How do bariatric patients eat? ›

Eat slowly and chew small bites of food thoroughly. Avoid rice, bread, raw vegetables and fresh fruits, as well as meats that are not easily chewed, such as pork and steak. Ground meats are usually better tolerated. Do not use straws, drink carbonated beverages or chew ice.

How long is bariatric? ›

Overview of Penn Medicine's Bariatric Surgery Process

Our bariatric surgery process involves multiple visits and takes most patients at least three to six months.

What is the most effective weight loss pill? ›

Phentermine-Topiramate extended release (Qsymia) is the most effective weight loss drug available to date. It combines an adrenergic agonist with a neurostabilizer. Daily doses with four strengths start at 3.75/23mg to 15mg/92mg. Adults with migraines and obesity are good candidates for this weight loss medication.

What is the most common complication of bariatric surgery? ›

Leaks. An anastomotic leak is the most dreaded complication of any bariatric procedure because it increases overall morbidity to 61% and mortality to 15%.

What is the newest bariatric surgery? ›

Endoscopic sleeve gastroplasty is a newer type of minimally invasive weight-loss procedure. In endoscopic sleeve gastroplasty, a suturing device is inserted into your throat and down to your stomach. The endoscopist then places sutures in your stomach to make it smaller.

Which bariatric surgery is best long term? ›

Duodenal Switch Surgery

The best long-term weight loss success rate (better than 50% excess weight loss) of 95%.

What bariatric surgery is the safest? ›

The Vertical Sleeve Gastrectomy is the most widely used, and safest, in the bariatric world. As with any major surgery, gastric bypass and other weight-loss surgeries pose potential health risks, both in the short term and long term.

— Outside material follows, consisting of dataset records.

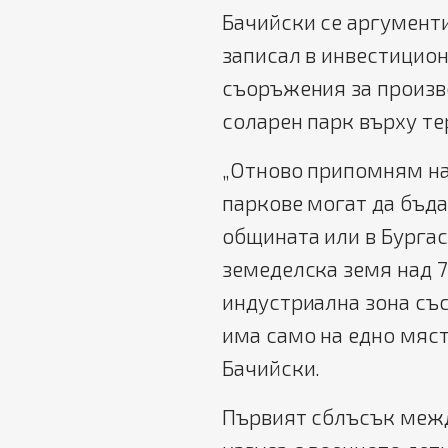
Бачийски се аргументи
записал в инвестицион
съоръжения за произв
соларен парк върху те
„Отново припомням на
паркове могат да бъд
общината или в Бургас
земеделска земя над 7
индустриална зона със
има само на едно мяст
Бачийски.
Първият сблъсък межд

What is the gold standard for bariatric surgery? ›

Gastric bypass is the current gold standard for weight-loss surgery, according to the American Society for Metabolic and Bariatric Surgery and the National Institutes of Health. This procedure causes ingested food to bypass most of the stomach and the first part of the small intestine.

What is Stage 3 bariatric surgery? ›

During this phase after bariatric surgery, you will transition to more solid foods. This may include soft meat, fish, chicken, cereals, cooked vegetables, and canned and fresh fruits.

What is the success rate of bariatric patients? ›

The long-term success rate of bariatric surgery is between 68% and 74%, and studies have shown that the beneficial effects on weight loss are maintained for up to 20 years after gastric bypass surgery.